● **Problem to work on**: Filter the entries beneath this task, copying only the lines that hold the word "лист".

Data shown section start

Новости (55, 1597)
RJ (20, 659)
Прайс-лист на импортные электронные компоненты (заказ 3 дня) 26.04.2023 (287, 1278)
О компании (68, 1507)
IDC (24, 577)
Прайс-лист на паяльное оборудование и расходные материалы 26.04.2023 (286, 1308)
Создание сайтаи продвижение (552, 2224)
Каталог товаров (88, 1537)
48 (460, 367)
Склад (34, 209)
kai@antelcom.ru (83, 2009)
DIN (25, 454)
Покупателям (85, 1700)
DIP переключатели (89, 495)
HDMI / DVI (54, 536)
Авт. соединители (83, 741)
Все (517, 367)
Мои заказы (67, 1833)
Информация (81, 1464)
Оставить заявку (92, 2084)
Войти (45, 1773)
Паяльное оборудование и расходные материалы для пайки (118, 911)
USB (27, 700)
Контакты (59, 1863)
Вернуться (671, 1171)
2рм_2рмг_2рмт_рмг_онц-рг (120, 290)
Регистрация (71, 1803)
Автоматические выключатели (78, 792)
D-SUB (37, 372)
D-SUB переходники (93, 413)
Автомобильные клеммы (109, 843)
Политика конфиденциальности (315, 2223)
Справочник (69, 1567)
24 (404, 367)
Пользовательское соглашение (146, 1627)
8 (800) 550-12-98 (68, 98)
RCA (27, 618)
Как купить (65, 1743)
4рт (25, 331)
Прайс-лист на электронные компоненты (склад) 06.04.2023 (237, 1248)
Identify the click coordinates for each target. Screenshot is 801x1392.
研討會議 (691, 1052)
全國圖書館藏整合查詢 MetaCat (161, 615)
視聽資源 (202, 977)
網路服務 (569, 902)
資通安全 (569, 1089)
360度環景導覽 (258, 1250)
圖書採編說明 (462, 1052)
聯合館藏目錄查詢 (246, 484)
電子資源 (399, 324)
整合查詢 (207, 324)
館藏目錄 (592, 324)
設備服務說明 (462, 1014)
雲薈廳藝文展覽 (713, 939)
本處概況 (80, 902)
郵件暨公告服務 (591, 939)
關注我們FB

Data shown section end

● **Problem solution**:
Прайс-лист на импортные электронные компоненты (заказ 3 дня) 26.04.2023 (287, 1278)
Прайс-лист на паяльное оборудование и расходные материалы 26.04.2023 (286, 1308)
Прайс-лист на электронные компоненты (склад) 06.04.2023 (237, 1248)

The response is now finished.